Grasp Synergy ROS package
This package implements grasp synergies (aka eigengrasps): low-dimensional representation of hand configurations.
Very basically, grasp synergies are computed by doing PCA on a bunch of hand configurations (joint angles) to infer a low-dimensional representation.
Points in this low-dimensional space can then be reprojected to the full configuration space to control the hand.
This ROS package is independent of any hand configuration. It consists of two components: - the GraspSynergy class: compute & store synergies from high-dimensional grasp configurations, and compute grasps from low-dimensional input. - the synergy_node: ROS magic to provide nice interfaces for controlling grasp synergies.
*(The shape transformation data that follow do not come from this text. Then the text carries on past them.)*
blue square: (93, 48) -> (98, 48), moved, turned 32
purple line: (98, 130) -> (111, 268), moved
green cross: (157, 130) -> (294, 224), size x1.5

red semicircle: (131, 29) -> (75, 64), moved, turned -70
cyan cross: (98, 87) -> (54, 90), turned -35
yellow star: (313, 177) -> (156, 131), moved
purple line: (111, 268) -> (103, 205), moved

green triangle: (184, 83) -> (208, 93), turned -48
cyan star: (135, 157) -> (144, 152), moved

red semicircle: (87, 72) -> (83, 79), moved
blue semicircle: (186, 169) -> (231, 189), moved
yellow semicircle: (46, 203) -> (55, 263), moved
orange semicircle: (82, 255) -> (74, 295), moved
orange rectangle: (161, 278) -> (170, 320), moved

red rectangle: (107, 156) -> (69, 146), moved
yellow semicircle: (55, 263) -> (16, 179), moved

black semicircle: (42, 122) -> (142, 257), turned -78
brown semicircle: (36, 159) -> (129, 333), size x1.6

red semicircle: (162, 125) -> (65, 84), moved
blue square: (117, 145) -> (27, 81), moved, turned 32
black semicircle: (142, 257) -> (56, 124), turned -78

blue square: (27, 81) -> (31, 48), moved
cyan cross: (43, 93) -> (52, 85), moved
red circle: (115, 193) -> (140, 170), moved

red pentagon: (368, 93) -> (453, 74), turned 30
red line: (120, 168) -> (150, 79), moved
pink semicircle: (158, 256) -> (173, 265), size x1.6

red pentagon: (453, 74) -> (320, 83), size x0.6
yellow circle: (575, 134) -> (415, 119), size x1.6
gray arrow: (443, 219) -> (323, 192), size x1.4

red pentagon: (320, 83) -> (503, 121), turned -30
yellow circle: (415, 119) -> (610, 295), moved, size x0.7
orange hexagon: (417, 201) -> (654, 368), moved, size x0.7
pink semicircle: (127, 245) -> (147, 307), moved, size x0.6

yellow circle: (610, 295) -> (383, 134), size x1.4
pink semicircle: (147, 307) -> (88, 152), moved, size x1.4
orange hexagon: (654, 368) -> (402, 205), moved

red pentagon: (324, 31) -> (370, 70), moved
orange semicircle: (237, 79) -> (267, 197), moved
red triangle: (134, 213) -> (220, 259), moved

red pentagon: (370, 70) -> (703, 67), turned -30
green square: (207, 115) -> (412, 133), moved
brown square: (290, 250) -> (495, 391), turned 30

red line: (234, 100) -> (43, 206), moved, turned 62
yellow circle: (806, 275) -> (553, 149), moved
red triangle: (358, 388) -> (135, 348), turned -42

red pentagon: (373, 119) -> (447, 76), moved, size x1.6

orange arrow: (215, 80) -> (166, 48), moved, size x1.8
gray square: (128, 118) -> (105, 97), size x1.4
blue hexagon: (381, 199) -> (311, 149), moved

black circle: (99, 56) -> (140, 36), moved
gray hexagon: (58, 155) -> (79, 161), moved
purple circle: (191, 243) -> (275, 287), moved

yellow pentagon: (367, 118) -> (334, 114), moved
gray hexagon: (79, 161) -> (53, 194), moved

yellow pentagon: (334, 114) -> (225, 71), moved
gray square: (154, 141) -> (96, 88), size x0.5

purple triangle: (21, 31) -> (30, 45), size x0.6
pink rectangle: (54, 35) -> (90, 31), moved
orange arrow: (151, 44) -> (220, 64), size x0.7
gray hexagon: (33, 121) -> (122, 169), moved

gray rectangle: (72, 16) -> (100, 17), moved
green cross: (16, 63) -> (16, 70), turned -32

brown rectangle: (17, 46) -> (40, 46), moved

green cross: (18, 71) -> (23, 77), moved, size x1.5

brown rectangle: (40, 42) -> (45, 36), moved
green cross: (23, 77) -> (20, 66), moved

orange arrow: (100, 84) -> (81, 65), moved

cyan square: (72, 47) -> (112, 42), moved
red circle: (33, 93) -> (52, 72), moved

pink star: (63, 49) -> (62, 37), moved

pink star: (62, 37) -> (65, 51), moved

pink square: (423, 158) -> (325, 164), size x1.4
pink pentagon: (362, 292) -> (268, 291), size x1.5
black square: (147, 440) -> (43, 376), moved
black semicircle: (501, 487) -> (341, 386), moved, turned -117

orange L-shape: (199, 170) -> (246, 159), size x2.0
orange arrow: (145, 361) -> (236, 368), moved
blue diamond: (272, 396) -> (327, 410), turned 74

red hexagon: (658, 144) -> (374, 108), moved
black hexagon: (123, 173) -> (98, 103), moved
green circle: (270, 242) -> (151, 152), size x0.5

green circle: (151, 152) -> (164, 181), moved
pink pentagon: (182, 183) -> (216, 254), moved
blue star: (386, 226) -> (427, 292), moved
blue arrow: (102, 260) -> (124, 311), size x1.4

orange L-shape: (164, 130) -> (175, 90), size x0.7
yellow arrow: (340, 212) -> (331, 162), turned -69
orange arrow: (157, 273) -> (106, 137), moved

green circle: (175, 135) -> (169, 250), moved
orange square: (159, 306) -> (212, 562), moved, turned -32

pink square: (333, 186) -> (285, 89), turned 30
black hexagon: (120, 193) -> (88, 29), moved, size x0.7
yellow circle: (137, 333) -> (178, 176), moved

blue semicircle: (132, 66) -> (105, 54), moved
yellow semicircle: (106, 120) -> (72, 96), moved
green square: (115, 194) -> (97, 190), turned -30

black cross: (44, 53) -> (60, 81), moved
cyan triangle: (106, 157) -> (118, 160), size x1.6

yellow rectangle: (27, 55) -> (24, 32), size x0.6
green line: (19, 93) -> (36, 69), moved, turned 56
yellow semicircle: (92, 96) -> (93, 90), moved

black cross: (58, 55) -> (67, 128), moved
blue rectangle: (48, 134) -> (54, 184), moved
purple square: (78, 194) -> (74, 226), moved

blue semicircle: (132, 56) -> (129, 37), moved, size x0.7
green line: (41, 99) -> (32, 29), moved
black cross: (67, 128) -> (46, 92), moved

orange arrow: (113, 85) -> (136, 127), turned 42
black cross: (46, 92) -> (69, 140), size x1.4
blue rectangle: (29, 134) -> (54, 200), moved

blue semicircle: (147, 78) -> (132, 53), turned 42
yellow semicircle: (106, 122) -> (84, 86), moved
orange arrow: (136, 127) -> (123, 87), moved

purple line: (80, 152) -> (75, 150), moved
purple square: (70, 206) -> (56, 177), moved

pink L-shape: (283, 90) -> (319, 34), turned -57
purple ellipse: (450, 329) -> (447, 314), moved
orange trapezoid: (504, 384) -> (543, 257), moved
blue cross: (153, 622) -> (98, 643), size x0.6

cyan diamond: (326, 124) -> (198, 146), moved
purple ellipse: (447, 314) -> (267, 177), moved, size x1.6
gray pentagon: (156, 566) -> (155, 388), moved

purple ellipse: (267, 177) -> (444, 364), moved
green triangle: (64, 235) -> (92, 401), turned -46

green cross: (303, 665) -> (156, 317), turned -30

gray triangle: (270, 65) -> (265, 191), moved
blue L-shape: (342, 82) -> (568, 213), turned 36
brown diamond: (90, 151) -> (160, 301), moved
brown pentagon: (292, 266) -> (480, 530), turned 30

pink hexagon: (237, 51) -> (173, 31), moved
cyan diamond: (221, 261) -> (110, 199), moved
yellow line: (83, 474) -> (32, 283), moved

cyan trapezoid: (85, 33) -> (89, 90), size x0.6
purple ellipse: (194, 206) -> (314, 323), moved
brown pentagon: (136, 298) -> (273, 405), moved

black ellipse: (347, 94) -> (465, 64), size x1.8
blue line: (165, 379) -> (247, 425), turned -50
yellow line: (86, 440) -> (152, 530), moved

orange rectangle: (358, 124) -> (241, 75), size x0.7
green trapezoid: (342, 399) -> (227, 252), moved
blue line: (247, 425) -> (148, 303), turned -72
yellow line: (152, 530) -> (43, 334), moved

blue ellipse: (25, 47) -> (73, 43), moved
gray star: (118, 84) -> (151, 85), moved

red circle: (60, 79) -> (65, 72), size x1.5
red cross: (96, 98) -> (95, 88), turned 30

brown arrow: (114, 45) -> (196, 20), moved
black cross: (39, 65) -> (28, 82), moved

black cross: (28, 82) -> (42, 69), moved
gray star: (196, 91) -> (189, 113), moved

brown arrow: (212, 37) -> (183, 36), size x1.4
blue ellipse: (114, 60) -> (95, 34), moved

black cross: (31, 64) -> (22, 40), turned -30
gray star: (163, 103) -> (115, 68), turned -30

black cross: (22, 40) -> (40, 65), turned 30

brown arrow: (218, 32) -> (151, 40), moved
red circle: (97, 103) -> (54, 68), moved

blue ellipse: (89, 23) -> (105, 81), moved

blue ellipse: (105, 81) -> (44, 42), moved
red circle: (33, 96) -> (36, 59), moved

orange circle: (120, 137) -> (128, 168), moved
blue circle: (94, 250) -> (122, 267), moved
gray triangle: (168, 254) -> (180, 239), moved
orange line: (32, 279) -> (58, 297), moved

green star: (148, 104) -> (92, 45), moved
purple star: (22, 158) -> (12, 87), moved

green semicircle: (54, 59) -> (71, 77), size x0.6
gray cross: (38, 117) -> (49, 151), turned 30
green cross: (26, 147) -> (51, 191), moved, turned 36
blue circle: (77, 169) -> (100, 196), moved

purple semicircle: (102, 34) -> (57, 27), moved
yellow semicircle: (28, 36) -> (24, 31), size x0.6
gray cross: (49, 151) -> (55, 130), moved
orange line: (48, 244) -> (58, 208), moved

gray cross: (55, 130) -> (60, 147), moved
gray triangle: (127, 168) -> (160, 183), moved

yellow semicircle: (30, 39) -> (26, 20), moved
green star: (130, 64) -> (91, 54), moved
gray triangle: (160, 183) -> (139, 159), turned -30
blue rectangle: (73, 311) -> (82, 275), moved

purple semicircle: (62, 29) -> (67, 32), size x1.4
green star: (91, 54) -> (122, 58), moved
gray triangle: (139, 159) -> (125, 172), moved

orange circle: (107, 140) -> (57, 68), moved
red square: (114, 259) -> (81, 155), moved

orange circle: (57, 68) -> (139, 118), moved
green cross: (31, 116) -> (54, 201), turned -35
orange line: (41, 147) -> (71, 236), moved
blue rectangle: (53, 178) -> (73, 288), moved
Grasp Synergies (aka eigengrasps) are just low-dimensional representations of the grasp learned using PCA.
The GraspSynergy class is just a convenience class for computing, storing, and commanding grasp synergies. It is hand-agnostic.
Grasping data can be of any form: - A numpy matrix of joint values (N by D) - A list of sensor_msgs/JointState messages - A filepath to a rosbag file.
Here N are the number of collected grasps and D is the full dimensionality of the hand. We extract all D principal components (synergies), but in practice we will only use a smaller number.
To compute a grasp (in the original space), simply pass in a B-dimensional
vector of coefficients to
compute_grasp. (Nominally, B < D.) The method will
automatically figure out how many components to use, and return the
corresponding grasp configuration in the original D-dimensional space.
The synergy node enables you to load a grasp synergy space, create subscribers for the synergy space, and publish desired joint state messages to control the hand. It creates one top-level subscriber for fully-specified coefficient vector and many per-component subscribers for each component (each for a single value).
Each time the node receives a new low-dimensional (synergy-space) point, it computes the hand configuration and publishes a message with the desired joint states.
Subscribers: The node can create a variable number of subscribers: one for the fully-specified coefficient vector, and one per component (with singleton values). By default, the node is trained using a bag file of hand configuration data.
So for example, you might have the following subscribers for 5 synergies:
* /grasp_synergy [std_msgs/Float32MultiArray] * /grasp_synergy/syn_0 [std_msgs/Float32] * /grasp_synergy/syn_1 [std_msgs/Float32] * /grasp_synergy/syn_2 [std_msgs/Float32] * /grasp_synergy/syn_3 [std_msgs/Float32]
This enables you to use tools like
(http://wiki.ros.org/rqt_ez_publisher) to provide a nice slider GUI interface to
the synergy space:
NOTE: Due to a small bug in rqt_ez_publisher, if you want to use the sliders to control the individual synergies (/grasp_synergy/syn_N) you need to use the latest rqt_ez_publisher (checkout directly from github into your workspace and run the local copy).
Publisher: The desired joint state topic must be given.